Cyber Storm III built upon the success of previous exercises; however, enhancements in the nation's cybersecurity capabilities, an ever-evolving cyber threat landscape and the increased emphasis and extent of public-private collaboration and cooperation, made Cyber Storm III unique.

• National Cyber Incident Response Plan
  Cyber Storm III served as the primary vehicle to exercise the newly-developed National Cyber Incident Response Plan (NCIRP) - a blueprint for cybersecurity incident response - to examine the roles, responsibilities, authorities, and other key elements of the nation's cyber incident response and management capabilities and use those findings to refine the plan.

• Increased Federal, State, International and Private Sector Participation
  • Administration-Wide - Eight Cabinet-level departments including Commerce, Defense, Energy, Homeland Security, Justice, Transportation and Treasury, in addition to the White House and representatives from the intelligence and law enforcement communities.
  • Eleven States - California, Delaware, Illinois, Iowa, Michigan, Minnesota, North Carolina, New York, Pennsylvania, Texas, Washington, as well as the Multi-State Information Sharing and Analysis Center (ISAC) - compared to nine states in Cyber Storm II.
  • 12 International Partners - Australia, Canada, France, Germany, Hungary, Japan, Italy, the Netherlands, New Zealand, Sweden, Switzerland, the United Kingdom - compared to four international partners in Cyber Storm II.
  • 50 Percent More Private Sector Partners - We will have 60 private sector companies played in Cyber Storm III, up from 40 in Cyber Storm II; several will participate on-site with DHS for the first time. DHS worked with representatives from the Banking and Finance, Chemical, Communications, Dams, Defense Industrial Base, Information Technology, Nuclear, Transportation, and Water Sectors as well as the corresponding Sector Coordinating Councils and ISACs to identify private sector participants.

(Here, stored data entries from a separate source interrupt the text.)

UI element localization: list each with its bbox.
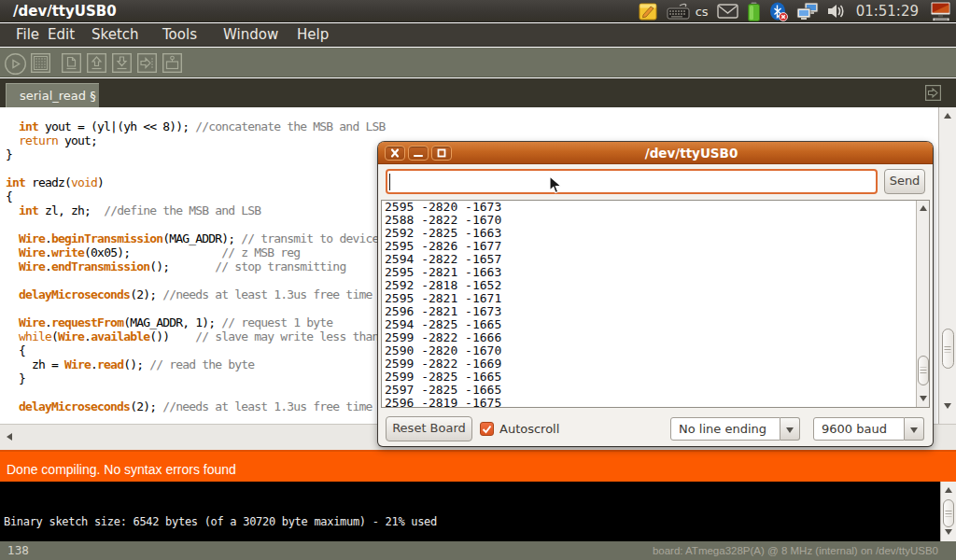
display-icon[interactable]	[930, 1, 952, 21]
tab-serial-read[interactable]: serial_read §	[6, 83, 99, 107]
volume-icon[interactable]	[827, 3, 845, 20]
tab-menu-icon[interactable]	[925, 85, 941, 101]
serial-scroll-up-icon[interactable]	[920, 205, 927, 211]
close-button[interactable]	[385, 146, 405, 161]
bluetooth-icon[interactable]	[769, 2, 788, 21]
console-output: Binary sketch size: 6542 bytes (of a 307…	[0, 482, 940, 541]
serial-output-line: 2595 -2821 -1671	[385, 292, 501, 305]
save-sketch-button[interactable]	[112, 53, 132, 73]
send-button[interactable]: Send	[884, 169, 925, 194]
menu-edit[interactable]: Edit	[48, 26, 75, 43]
stop-button[interactable]	[31, 53, 50, 73]
serial-scrollbar-thumb[interactable]	[918, 356, 929, 385]
scroll-left-arrow-icon[interactable]	[7, 433, 12, 441]
menubar: File Edit Sketch Tools Window Help	[0, 23, 956, 47]
serial-output-line: 2592 -2818 -1652	[385, 279, 501, 292]
scroll-down-arrow-icon[interactable]	[944, 403, 951, 409]
toolbar	[0, 48, 956, 77]
chevron-down-icon	[910, 427, 918, 433]
serial-output-line: 2599 -2825 -1665	[385, 371, 501, 384]
line-ending-select[interactable]: No line ending	[670, 417, 780, 441]
menu-file[interactable]: File	[16, 26, 39, 43]
serial-output-scrollbar[interactable]	[916, 201, 930, 407]
baud-dropdown-button[interactable]	[905, 417, 924, 441]
menu-sketch[interactable]: Sketch	[91, 26, 139, 43]
upload-button[interactable]	[137, 53, 157, 73]
serial-output-line: 2594 -2822 -1657	[385, 253, 501, 266]
keyboard-layout-label[interactable]: cs	[696, 5, 709, 19]
system-tray: cs	[639, 0, 952, 22]
console-scrollbar-thumb[interactable]	[943, 499, 954, 527]
clock[interactable]: 01:51:29	[853, 3, 921, 20]
new-sketch-button[interactable]	[62, 53, 81, 73]
code-line: int yout = (yl|(yh << 8)); //concatenate…	[6, 119, 444, 133]
screen: /dev/ttyUSB0 cs	[0, 0, 956, 560]
notes-icon[interactable]	[639, 2, 658, 21]
serial-input-field[interactable]	[386, 169, 878, 194]
serial-output-line: 2597 -2825 -1665	[385, 384, 501, 397]
menu-window[interactable]: Window	[223, 26, 278, 43]
battery-icon[interactable]	[747, 2, 761, 21]
mail-icon[interactable]	[717, 4, 738, 19]
text-caret	[389, 174, 390, 190]
serial-monitor-window: /dev/ttyUSB0 Send 2595 -2820 -16732588 -…	[378, 142, 933, 446]
autoscroll-label[interactable]: Autoscroll	[499, 422, 559, 436]
compile-message: Done compiling. No syntax errors found	[7, 462, 236, 477]
menu-help[interactable]: Help	[297, 26, 329, 43]
serial-monitor-button[interactable]	[162, 53, 182, 73]
tab-bar: serial_read §	[0, 78, 956, 107]
serial-monitor-controls: Reset Board Autoscroll No line ending 96…	[378, 416, 933, 442]
line-number: 138	[7, 544, 29, 557]
serial-output-lines: 2595 -2820 -16732588 -2822 -16702592 -28…	[385, 201, 501, 408]
minimize-button[interactable]	[408, 146, 429, 161]
scroll-up-arrow-icon[interactable]	[944, 113, 951, 119]
baud-rate-select[interactable]: 9600 baud	[813, 417, 905, 441]
top-panel: /dev/ttyUSB0 cs	[0, 0, 956, 22]
editor-scrollbar-thumb[interactable]	[942, 329, 954, 369]
verify-button[interactable]	[5, 53, 24, 73]
open-sketch-button[interactable]	[87, 53, 106, 73]
console-vertical-scrollbar[interactable]	[940, 482, 956, 541]
serial-monitor-titlebar[interactable]: /dev/ttyUSB0	[378, 142, 933, 164]
serial-output-line: 2599 -2822 -1666	[385, 331, 501, 344]
serial-output-line: 2595 -2820 -1673	[385, 201, 501, 214]
serial-output-line: 2596 -2821 -1673	[385, 305, 501, 318]
menu-tools[interactable]: Tools	[162, 26, 197, 43]
panel-window-title: /dev/ttyUSB0	[13, 3, 117, 20]
maximize-button[interactable]	[431, 146, 452, 161]
console-scroll-down-icon[interactable]	[945, 529, 952, 535]
serial-output-line: 2590 -2820 -1670	[385, 344, 501, 357]
serial-output-area[interactable]: 2595 -2820 -16732588 -2822 -16702592 -28…	[381, 200, 930, 408]
serial-scroll-down-icon[interactable]	[920, 396, 927, 401]
serial-output-line: 2595 -2826 -1677	[385, 240, 501, 253]
reset-board-button[interactable]: Reset Board	[386, 416, 472, 441]
keyboard-icon[interactable]	[667, 2, 691, 21]
serial-output-line: 2594 -2825 -1665	[385, 318, 501, 331]
serial-output-line: 2596 -2819 -1675	[385, 397, 501, 408]
editor-vertical-scrollbar[interactable]	[938, 107, 956, 424]
console-scroll-up-icon[interactable]	[945, 487, 952, 493]
serial-output-line: 2595 -2821 -1663	[385, 266, 501, 279]
serial-output-line: 2588 -2822 -1670	[385, 214, 501, 227]
serial-output-line: 2592 -2825 -1663	[385, 227, 501, 240]
mouse-cursor	[549, 175, 562, 195]
line-ending-dropdown-button[interactable]	[780, 417, 800, 441]
autoscroll-checkbox[interactable]	[480, 422, 494, 436]
status-bar: 138 board: ATmega328P(A) @ 8 MHz (intern…	[0, 541, 956, 560]
compile-status-bar: Done compiling. No syntax errors found	[0, 450, 956, 482]
chevron-down-icon	[786, 427, 794, 433]
network-icon[interactable]	[796, 2, 819, 21]
console-message: Binary sketch size: 6542 bytes (of a 307…	[4, 516, 437, 527]
board-info: board: ATmega328P(A) @ 8 MHz (internal) …	[653, 545, 938, 556]
serial-monitor-title: /dev/ttyUSB0	[457, 146, 925, 161]
serial-output-line: 2599 -2822 -1669	[385, 357, 501, 371]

• National Cybersecurity and Communications Integration Center
  Cyber Storm III represented the first opportunity to test the new National Cybersecurity and Communications Integration Center (NCCIC) - which serves as the hub of national cybersecurity coordination and was inaugurated in October of 2009.

• More on Cyber Storm III

Cyber Storm II: March 2008

• Involves 5 countries (Australia, Canada, New Zealand, United Kingdom, United States); 18 federal cabinet-level agencies (Department of Defense, State Department, Department of Justice, etc.); 9 states (Pennsylvania, Colorado, California, Delaware, Texas, Illinois, Michigan, North Carolina, and Virginia); and over 40 private sector companies (Juniper Networks, Microsoft, McAfee, Cisco, NeuStar, The Dow Chemical Company, Inc., PPG Industries, ABB Group, Air Products & Chemical Inc., Nova Chemical, Wachovia, etc.);
• Affected 4 infrastructure sectors including chemical, information technology, communications and transportation (rail/pipe) and used 10 Information Sharing and Analysis Centers;
• Exercised the processes, procedures, tools, and organizational response to a multi-sector coordinated attack through, and on, the global cyber infrastructure;
• Allowed players to exercise and evaluate their cyber response capabilities to a multi-day coordinated attack and to gauge the cascading effects of cyber disasters on other critical infrastructures, shaping response priorities; and
• Exercised government and private sector concepts and processes developed since Cyber Storm I, requiring great interaction and coordination at the strategic, operational, and tactical levels.
• More on Cyber Storm II

Cyber Storm I: February 2006

• First government-led full-scale cyber exercise;
• Included over 115 organizations, including federal, state and local governments, and the private sector;
• Featured four sectors: information technology, communications, energy and transportation (air); and 
• Allowed participants to respond to a variety of cyber and communications degradations and simulated attacks against critical infrastructures and to collaborate at the operational, policy and public affairs levels.